Karl Schledwitz loves numbers. For example: if you put every King Cotton bacon strip sold in 2015 end to end in a straight line, it would reach from Memphis to Acapulco – almost 1,400 miles. And here are some more digits to consider:

“We are 13 years old, and we have averaged 40 percent compounded annual growth rate,” he says. “We have a plan over the next five years to continue with a similar growth trajectory. I’m also proud that over the last 13 years we’ve had a 42 percent compounded growth of our EBITDA (Earnings Before Interest, Taxes, Depreciation, and Amortization) or cash flow, however you want to refer to it. So, it’s not just top-line growth, it’s been bottom-line growth as well.”

The chairman and CEO of Monogram Foods was honored six years ago when this publication was named MBQ. He’d done impressive things with Monogram and now he gets the nod again because the company has gone even further. The company’s pro forma sales for 2017 are expected to exceed $700 million with 2,800 employees in seven states, and Schledwitz sees the $1 billion mark in the not too distant future.

But he’s glad to put it in less fiscal terms: “It’s a fun, challenging, and rewarding ride with more to come.”

To pull off that kind of impressive growth rate requires clear thinking and some agile business strategy. Schledwitz says it goes back to 2004 when he and his partner Wes Jackson purchased King Cotton and Circle B brand meats from Sara Lee Corporation. Its processed products include beef jerky, sausage, hot dogs, and pre-cooked bacon.

“We were committed then to create a good place to work and a company that did good things,” he says. “We have never backed off of that. Our biggest challenge, the larger we get, is maintaining the culture that we have. That is what drives us and allows us to continue enjoying the success that we have. If we ever lose sight of that I don’t think it’ll bode well for the company.”

And what is that culture?

“Like everything else, it’s evolved,” he says. “But we have behaviors that we value, and we preach and teach here in the company. Giving back to the community where we live and work is one of those. People enjoy working for companies that give back, and people feel good about it.

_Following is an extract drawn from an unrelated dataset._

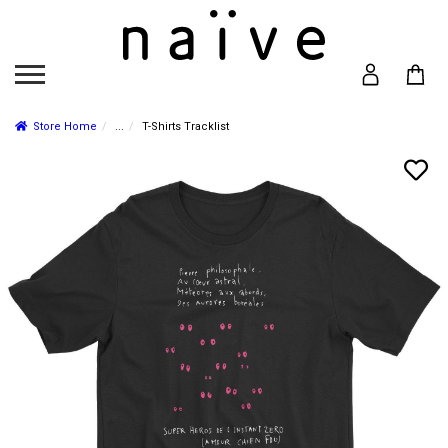
Store Home
...
T-Shirts Tracklist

We not only give a lot of money to charities, but we give a lot of our time and product to children’s charities everywhere we are.”

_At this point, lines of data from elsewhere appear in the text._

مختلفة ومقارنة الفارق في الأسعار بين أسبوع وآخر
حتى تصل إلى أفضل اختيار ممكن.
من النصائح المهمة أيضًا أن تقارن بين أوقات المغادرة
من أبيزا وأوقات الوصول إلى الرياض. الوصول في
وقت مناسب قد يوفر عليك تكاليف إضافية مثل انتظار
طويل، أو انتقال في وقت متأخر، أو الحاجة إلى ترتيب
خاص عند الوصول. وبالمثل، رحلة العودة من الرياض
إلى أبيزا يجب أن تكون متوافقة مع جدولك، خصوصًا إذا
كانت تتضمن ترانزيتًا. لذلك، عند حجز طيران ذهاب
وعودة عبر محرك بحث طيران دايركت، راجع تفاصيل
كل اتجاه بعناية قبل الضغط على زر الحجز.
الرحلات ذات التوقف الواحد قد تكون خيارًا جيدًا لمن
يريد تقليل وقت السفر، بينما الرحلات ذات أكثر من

Monogram has significant involvement in charitable causes, particularly its annual Monogram Loves Kids gala in Memphis the last Thursday in October. “Last year we netted more than $500,000,” Schledwitz says. “It was done with all Monogram volunteers, so more than 92 percent of every dollar we raised will go back to a children’s charity. We’re proud of that.”

Every spring, the company has its Penny Hardaway essay contest for eleventh graders. A hundred are chosen to go to a basketball game with Penny and the top 10 get $1,000 scholarships to post-secondary education.

There is also a strong focus on hiring the right kind of employee. “Embracing positive energy is one of the behaviors we value,” Schledwitz says. “We try to bring people into the Monogram family that share similar values and have positive attitudes. And we try to get rid of what we call energy vampires. We try not to hire them. But if they slip by us, or they develop, we try to coach them up quickly or coach them out.”

To make it at Monogram, you have to have that positive energy, embrace diversity, enjoy giving back, and enjoy the entrepreneurial spirit. “This isn’t an eight-to-five job,” the entrepreneur says. “The leaders here work long and hard. When you’re growing as fast as we have, you always will have lots of growing pains. It takes a certain kind of personality to deal with all the constant change and uncertainty that comes with being part of a rapid growth company.”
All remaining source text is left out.